### PROVIDED RECORDS
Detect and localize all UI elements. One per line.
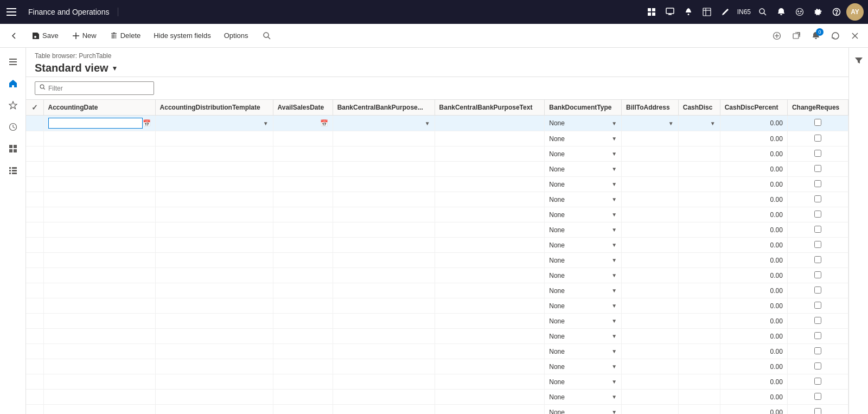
bank-central-purpose-cell[interactable] xyxy=(333,329,435,344)
bill-to-address-cell[interactable] xyxy=(622,359,679,374)
bill-to-address-cell[interactable] xyxy=(622,405,679,415)
cash-disc-cell[interactable] xyxy=(678,177,720,192)
user-avatar[interactable]: AY xyxy=(846,3,864,21)
bank-document-type-cell[interactable]: None▼ xyxy=(545,207,622,222)
bank-document-type-cell[interactable]: None▼ xyxy=(545,238,622,253)
bill-to-address-cell[interactable] xyxy=(622,344,679,359)
accounting-distribution-cell[interactable] xyxy=(155,192,273,207)
change-request-cell[interactable] xyxy=(787,298,848,314)
accounting-date-cell[interactable] xyxy=(43,131,155,147)
avail-sales-date-cell[interactable] xyxy=(273,344,333,359)
delete-button[interactable]: Delete xyxy=(104,27,146,44)
change-request-cell[interactable] xyxy=(787,162,848,177)
cash-disc-cell[interactable] xyxy=(678,207,720,222)
bill-to-address-cell[interactable] xyxy=(622,283,679,298)
avail-sales-date-cell[interactable] xyxy=(273,390,333,405)
bank-central-purpose-text-cell[interactable] xyxy=(435,374,545,390)
new-button[interactable]: New xyxy=(66,27,102,44)
back-button[interactable] xyxy=(4,27,24,44)
change-request-checkbox[interactable] xyxy=(814,226,821,233)
change-request-cell[interactable] xyxy=(787,283,848,298)
bank-central-purpose-text-cell[interactable] xyxy=(435,177,545,192)
accounting-date-cell[interactable] xyxy=(43,329,155,344)
avail-sales-date-cell[interactable]: 📅 xyxy=(273,116,333,131)
bank-central-purpose-text-cell[interactable] xyxy=(435,359,545,374)
bank-central-purpose-text-cell[interactable] xyxy=(435,344,545,359)
change-request-checkbox[interactable] xyxy=(814,135,821,142)
accounting-distribution-cell[interactable]: ▼ xyxy=(155,116,273,131)
bank-document-type-cell[interactable]: None▼ xyxy=(545,116,622,131)
accounting-date-cell[interactable] xyxy=(43,344,155,359)
topbar-search-icon[interactable] xyxy=(754,3,771,21)
bill-to-address-cell[interactable] xyxy=(622,374,679,390)
bank-central-purpose-text-cell[interactable] xyxy=(435,116,545,131)
avail-sales-date-cell[interactable] xyxy=(273,131,333,147)
view-dropdown-arrow[interactable]: ▼ xyxy=(112,65,118,72)
cash-disc-cell[interactable] xyxy=(678,314,720,329)
bank-document-type-cell[interactable]: None▼ xyxy=(545,268,622,283)
change-request-checkbox[interactable] xyxy=(814,195,821,202)
accounting-date-cell[interactable] xyxy=(43,192,155,207)
bank-document-type-cell[interactable]: None▼ xyxy=(545,329,622,344)
cash-disc-cell[interactable] xyxy=(678,298,720,314)
bank-central-purpose-cell[interactable] xyxy=(333,359,435,374)
change-request-checkbox[interactable] xyxy=(814,378,821,385)
change-request-cell[interactable] xyxy=(787,131,848,147)
avail-sales-date-cell[interactable] xyxy=(273,238,333,253)
change-request-cell[interactable] xyxy=(787,207,848,222)
accounting-distribution-cell[interactable] xyxy=(155,344,273,359)
personalize-icon[interactable] xyxy=(768,27,786,44)
accounting-distribution-cell[interactable] xyxy=(155,177,273,192)
bank-central-purpose-text-cell[interactable] xyxy=(435,283,545,298)
accounting-date-cell[interactable] xyxy=(43,298,155,314)
bank-document-type-cell[interactable]: None▼ xyxy=(545,344,622,359)
help-icon[interactable] xyxy=(828,3,845,21)
avail-sales-date-cell[interactable] xyxy=(273,314,333,329)
bank-central-purpose-text-cell[interactable] xyxy=(435,405,545,415)
bank-central-purpose-cell[interactable] xyxy=(333,268,435,283)
accounting-distribution-cell[interactable] xyxy=(155,390,273,405)
accounting-distribution-cell[interactable] xyxy=(155,147,273,162)
bank-central-purpose-text-cell[interactable] xyxy=(435,253,545,268)
bank-document-type-cell[interactable]: None▼ xyxy=(545,131,622,147)
cash-disc-cell[interactable]: ▼ xyxy=(678,116,720,131)
bank-document-type-cell[interactable]: None▼ xyxy=(545,374,622,390)
hide-fields-button[interactable]: Hide system fields xyxy=(148,27,216,44)
change-request-checkbox[interactable] xyxy=(814,332,821,339)
bank-central-purpose-text-cell[interactable] xyxy=(435,390,545,405)
bank-central-purpose-text-cell[interactable] xyxy=(435,268,545,283)
bank-central-purpose-cell[interactable] xyxy=(333,390,435,405)
avail-sales-date-cell[interactable] xyxy=(273,222,333,238)
accounting-date-cell[interactable] xyxy=(43,238,155,253)
change-request-checkbox[interactable] xyxy=(814,165,821,172)
bank-document-type-cell[interactable]: None▼ xyxy=(545,253,622,268)
accounting-date-cell[interactable] xyxy=(43,314,155,329)
bank-document-type-cell[interactable]: None▼ xyxy=(545,162,622,177)
accounting-date-cell[interactable] xyxy=(43,405,155,415)
bank-document-type-cell[interactable]: None▼ xyxy=(545,359,622,374)
col-header-AvailSalesDate[interactable]: AvailSalesDate xyxy=(273,100,333,116)
cash-disc-cell[interactable] xyxy=(678,147,720,162)
accounting-date-cell[interactable] xyxy=(43,268,155,283)
monitor-icon[interactable] xyxy=(661,3,679,21)
accounting-distribution-cell[interactable] xyxy=(155,359,273,374)
cash-disc-cell[interactable] xyxy=(678,405,720,415)
accounting-distribution-cell[interactable] xyxy=(155,207,273,222)
bank-central-purpose-cell[interactable] xyxy=(333,207,435,222)
bank-document-type-cell[interactable]: None▼ xyxy=(545,390,622,405)
accounting-date-cell[interactable] xyxy=(43,253,155,268)
bank-central-purpose-text-cell[interactable] xyxy=(435,192,545,207)
accounting-date-cell[interactable] xyxy=(43,222,155,238)
notification-bell-icon[interactable] xyxy=(773,3,790,21)
bank-document-type-cell[interactable]: None▼ xyxy=(545,147,622,162)
refresh-icon[interactable] xyxy=(827,27,844,44)
bank-document-type-cell[interactable]: None▼ xyxy=(545,177,622,192)
change-request-checkbox[interactable] xyxy=(814,119,821,126)
avail-sales-date-cell[interactable] xyxy=(273,359,333,374)
bank-central-purpose-text-cell[interactable] xyxy=(435,162,545,177)
col-header-AccountingDistributionTemplate[interactable]: AccountingDistributionTemplate xyxy=(155,100,273,116)
change-request-checkbox[interactable] xyxy=(814,302,821,309)
col-header-BankCentralBankPurposeText[interactable]: BankCentralBankPurposeText xyxy=(435,100,545,116)
feedback-icon[interactable] xyxy=(791,3,808,21)
close-icon[interactable] xyxy=(846,27,864,44)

### WORK ITEM
Only one number is wanted: the number of lines in the listing that contain the string "bill".

### EXERCISE ANSWER
5